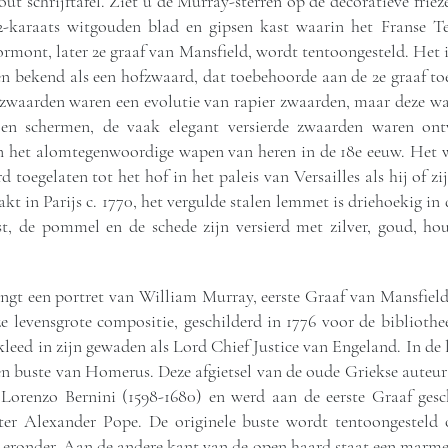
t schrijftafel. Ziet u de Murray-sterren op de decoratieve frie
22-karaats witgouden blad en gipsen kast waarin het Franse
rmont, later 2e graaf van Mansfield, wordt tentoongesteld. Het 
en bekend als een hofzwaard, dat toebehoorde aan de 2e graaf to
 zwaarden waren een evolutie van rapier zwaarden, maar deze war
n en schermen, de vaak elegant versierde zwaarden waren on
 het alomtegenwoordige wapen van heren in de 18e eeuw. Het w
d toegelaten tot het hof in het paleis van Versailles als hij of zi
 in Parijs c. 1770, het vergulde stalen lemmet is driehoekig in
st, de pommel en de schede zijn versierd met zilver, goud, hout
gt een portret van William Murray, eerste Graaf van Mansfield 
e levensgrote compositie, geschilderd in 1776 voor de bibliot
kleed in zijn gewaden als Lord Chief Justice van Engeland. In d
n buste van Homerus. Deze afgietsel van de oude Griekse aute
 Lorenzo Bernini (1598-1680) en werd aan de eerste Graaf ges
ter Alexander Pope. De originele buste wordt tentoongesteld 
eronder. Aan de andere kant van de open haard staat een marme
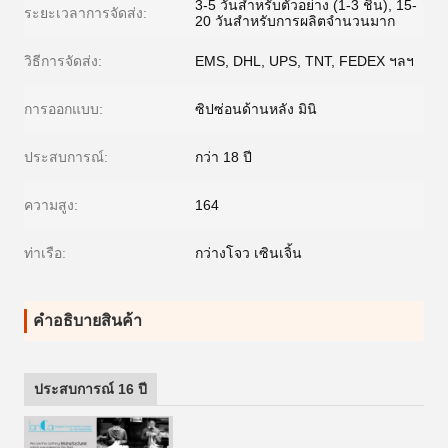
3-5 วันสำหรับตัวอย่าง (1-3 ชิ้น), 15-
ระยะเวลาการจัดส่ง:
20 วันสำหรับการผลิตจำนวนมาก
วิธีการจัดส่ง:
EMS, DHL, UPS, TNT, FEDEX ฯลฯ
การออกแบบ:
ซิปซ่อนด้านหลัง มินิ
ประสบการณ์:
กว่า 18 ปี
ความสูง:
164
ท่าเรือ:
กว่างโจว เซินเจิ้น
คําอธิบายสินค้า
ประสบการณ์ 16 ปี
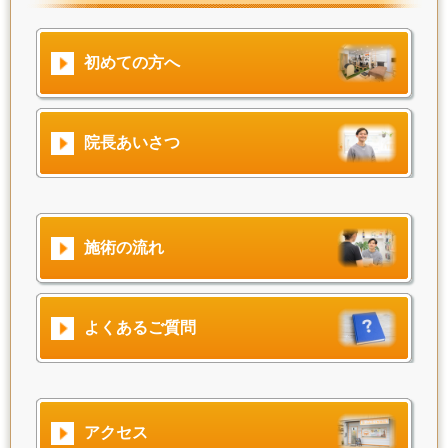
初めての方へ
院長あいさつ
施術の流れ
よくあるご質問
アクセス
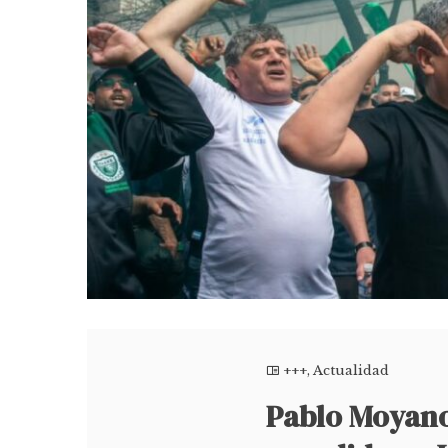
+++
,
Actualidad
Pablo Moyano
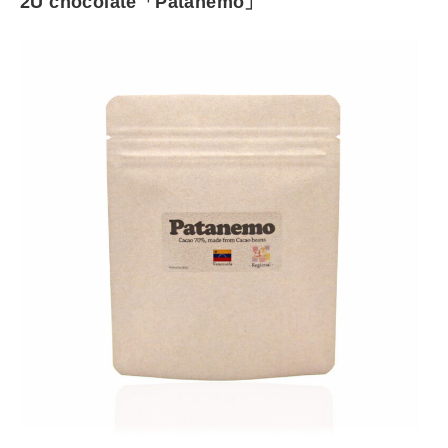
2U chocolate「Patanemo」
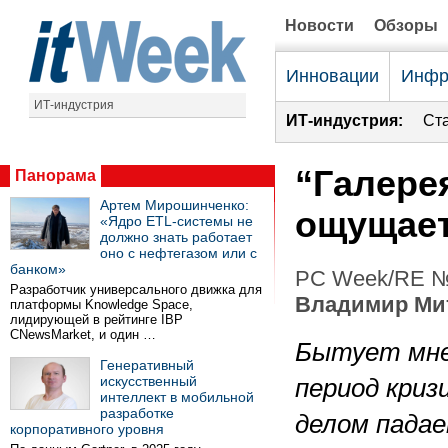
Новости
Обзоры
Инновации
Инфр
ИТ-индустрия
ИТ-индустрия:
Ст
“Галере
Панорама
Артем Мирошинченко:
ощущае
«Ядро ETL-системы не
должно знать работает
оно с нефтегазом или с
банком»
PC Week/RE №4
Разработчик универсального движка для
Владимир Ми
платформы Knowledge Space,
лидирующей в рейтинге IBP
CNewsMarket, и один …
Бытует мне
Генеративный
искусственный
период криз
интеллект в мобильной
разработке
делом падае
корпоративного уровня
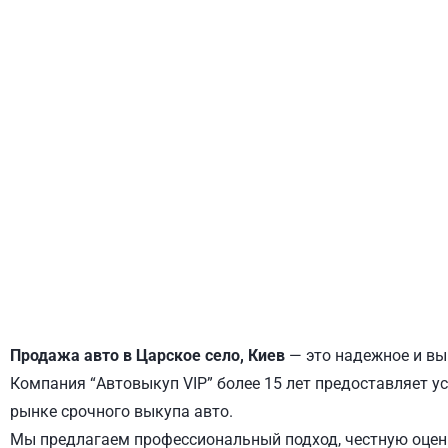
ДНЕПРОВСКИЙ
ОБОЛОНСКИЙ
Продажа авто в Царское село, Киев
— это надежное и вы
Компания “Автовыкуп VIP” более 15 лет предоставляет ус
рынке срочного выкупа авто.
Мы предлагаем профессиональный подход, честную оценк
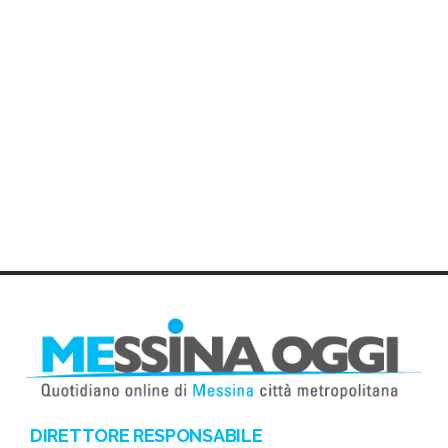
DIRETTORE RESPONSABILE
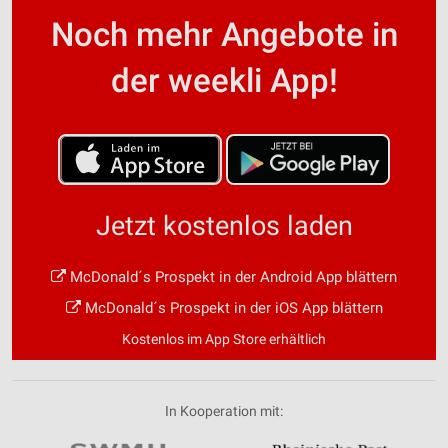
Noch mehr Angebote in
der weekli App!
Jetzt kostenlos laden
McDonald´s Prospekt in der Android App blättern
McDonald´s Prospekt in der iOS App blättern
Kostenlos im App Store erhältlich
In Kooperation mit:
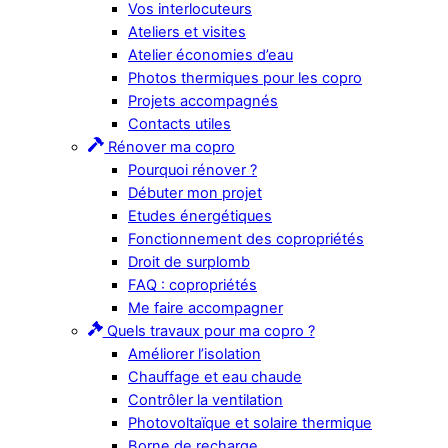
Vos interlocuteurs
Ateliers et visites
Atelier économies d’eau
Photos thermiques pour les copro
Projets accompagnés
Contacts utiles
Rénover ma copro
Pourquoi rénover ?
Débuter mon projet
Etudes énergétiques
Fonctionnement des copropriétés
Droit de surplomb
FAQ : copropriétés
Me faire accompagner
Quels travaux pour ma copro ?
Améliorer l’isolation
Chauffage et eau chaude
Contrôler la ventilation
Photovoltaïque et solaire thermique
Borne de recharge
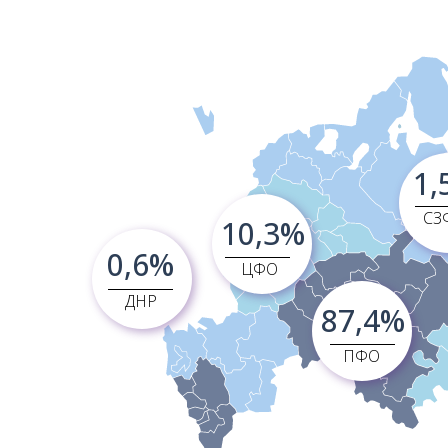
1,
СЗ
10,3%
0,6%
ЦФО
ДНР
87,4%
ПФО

--- --- ---

THE PROBLEM - A word-for-word copy of the records is needed, with no pictures carried over.

TASK SOLUTION -
t schrijftafel. Ziet u de Murray-sterren op de decoratieve frie
22-karaats witgouden blad en gipsen kast waarin het Franse
rmont, later 2e graaf van Mansfield, wordt tentoongesteld. Het 
en bekend als een hofzwaard, dat toebehoorde aan de 2e graaf to
 zwaarden waren een evolutie van rapier zwaarden, maar deze war
n en schermen, de vaak elegant versierde zwaarden waren on
 het alomtegenwoordige wapen van heren in de 18e eeuw. Het w
d toegelaten tot het hof in het paleis van Versailles als hij of zi
 in Parijs c. 1770, het vergulde stalen lemmet is driehoekig in
st, de pommel en de schede zijn versierd met zilver, goud, hout
gt een portret van William Murray, eerste Graaf van Mansfield 
e levensgrote compositie, geschilderd in 1776 voor de bibliot
kleed in zijn gewaden als Lord Chief Justice van Engeland. In d
n buste van Homerus. Deze afgietsel van de oude Griekse aute
 Lorenzo Bernini (1598-1680) en werd aan de eerste Graaf ges
ter Alexander Pope. De originele buste wordt tentoongesteld 
eronder. Aan de andere kant van de open haard staat een marme
3-5 วันสำหรับตัวอย่าง (1-3 ชิ้น), 15-
ระยะเวลาการจัดส่ง:
20 วันสำหรับการผลิตจำนวนมาก
วิธีการจัดส่ง:
EMS, DHL, UPS, TNT, FEDEX ฯลฯ
การออกแบบ:
ซิปซ่อนด้านหลัง มินิ
ประสบการณ์:
กว่า 18 ปี
ความสูง:
164
ท่าเรือ:
กว่างโจว เซินเจิ้น
คําอธิบายสินค้า
ประสบการณ์ 16 ปี
初めての方へ
院長あいさつ
施術の流れ
よくあるご質問
アクセス
+++
,
Actualidad
Pablo Moyano
2U chocolate「Patanemo」
Новости
Обзоры
Инновации
Инфр
ИТ-индустрия
ИТ-индустрия:
Ст
“Галере
Панорама
Артем Мирошинченко:
ощущае
«Ядро ETL-системы не
должно знать работает
оно с нефтегазом или с
банком»
PC Week/RE №4
Разработчик универсального движка для
Владимир Ми
платформы Knowledge Space,
лидирующей в рейтинге IBP
CNewsMarket, и один …
Бытует мне
Генеративный
искусственный
период криз
интеллект в мобильной
разработке
делом падае
корпоративного уровня
ДНЕПРОВСКИЙ
ОБОЛОНСКИЙ
Продажа авто в Царское село, Киев
— это надежное и вы
Компания “Автовыкуп VIP” более 15 лет предоставляет ус
рынке срочного выкупа авто.
Мы предлагаем профессиональный подход, честную оценк
DIRETTORE RESPONSABILE
Noch mehr Angebote in
der weekli App!
Jetzt kostenlos laden
McDonald´s Prospekt in der Android App blättern
McDonald´s Prospekt in der iOS App blättern
Kostenlos im App Store erhältlich
In Kooperation mit:
Vos interlocuteurs
Ateliers et visites
Atelier économies d’eau
Photos thermiques pour les copro
Projets accompagnés
Contacts utiles
Rénover ma copro
Pourquoi rénover ?
Débuter mon projet
Etudes énergétiques
Fonctionnement des copropriétés
Droit de surplomb
FAQ : copropriétés
Me faire accompagner
Quels travaux pour ma copro ?
Améliorer l’isolation
Chauffage et eau chaude
Contrôler la ventilation
Photovoltaïque et solaire thermique
Borne de recharge
1,
СЗ
10,3%
0,6%
ЦФО
ДНР
87,4%
ПФО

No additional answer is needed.